"In light of the current market conditions, we wanted to be more nimble for our clients and still have an affiliation with a global provider of real estate services," Peter Waldt, managing partner of DWH, tells GlobeSt.com. "It seemed like the perfect marriage."
Waldt and managing partner Robert Hutchinson previously managed C&W's development consulting group in the New York/New Jersey region before forming DWH a few months ago. Ronnie Davis and Bill Braun, also previously members of C&W's development consulting group, are serving as DWH-affiliated consultants. They're based in Atlanta and Chicago, respectively.
The DWH team, based in New York and New Jersey, focuses on transit-oriented development for both private- and public-sector clients, asset repositioning and optimization and sustainability services including brownfields redevelopment, solar power development and energy use reduction. Currently, DWH is engaged in projects in California, Colorado, Illinois, New Jersey, New York, Pennsylvania, South Carolina and Texas as well as in Puerto Rico, Ontario and Latin America.

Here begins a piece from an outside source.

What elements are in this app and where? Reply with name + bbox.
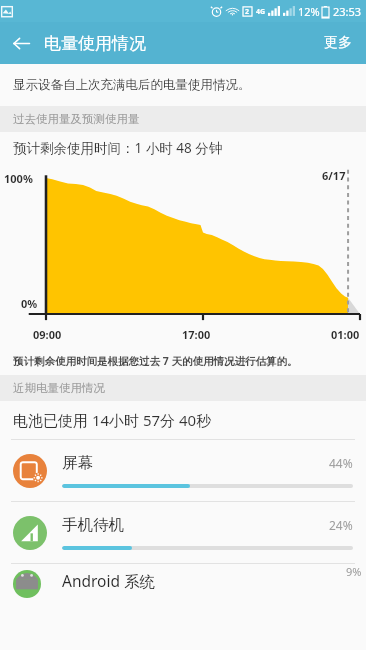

These are being handled independently and in conjunction with C&W's global consulting, brokerage, capital markets and client solutions groups.

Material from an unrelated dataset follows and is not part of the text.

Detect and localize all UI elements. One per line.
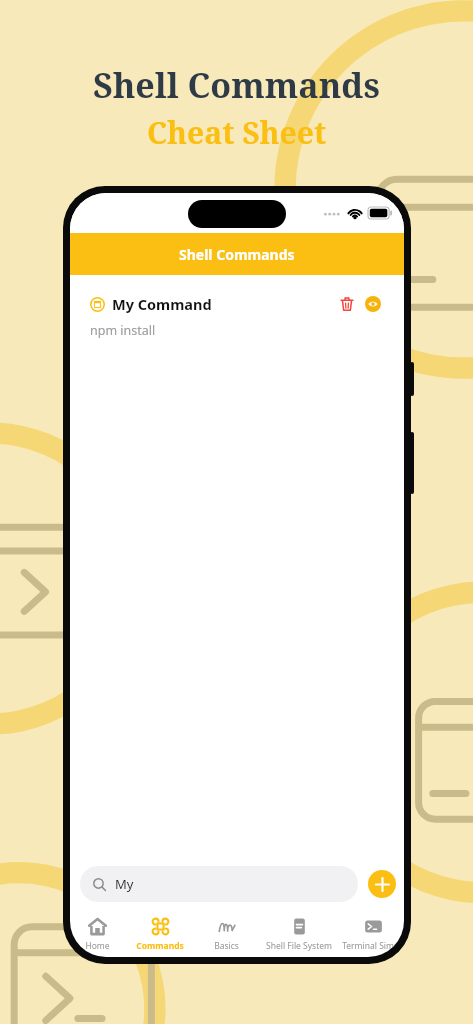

When asked whether sustainability and infrastructure will soon be linked, Waldt responds, "Clients are now demanding it," particularly in the corporate real estate arena. "It's part of the corporate culture, and in virtually all cases, it makes financial sense to do so. Especially in the consumer product end of things, it's part of a branding exercise. You do not want to be known as a non-green company."
Adds Hutchinson, "One of the core aspects of our practice is to look at an asset and apply those technologies that maintain or enhance the value of that asset. We're looking to control the amount of energy an asset uses and, where possible, to produce the energy on-site."
From a sustainability standpoint, Waldt says that DWH in the near term will focus on "expanding the breadth of technologies available to provide sustainability services to our clients, with the understanding that the world is changing and things like carbon credits are going to become much more important than they are now. On the development and consulting side, as we look at repositioning assets, we look at something called a competitive location assessment, where we take the location decision matrix and turn it upside down. Instead of drilling down to a site--finding a location that provides a business solution to a company--we actually start with a location and answer the question of what business solutions it provides to the end user."
Given the current state of the market, "thoroughly positioning assets is much more important to their success than it's been before," says Waldt. "You focus on things like cluster strategies that really separate your asset from others that may be competing with it."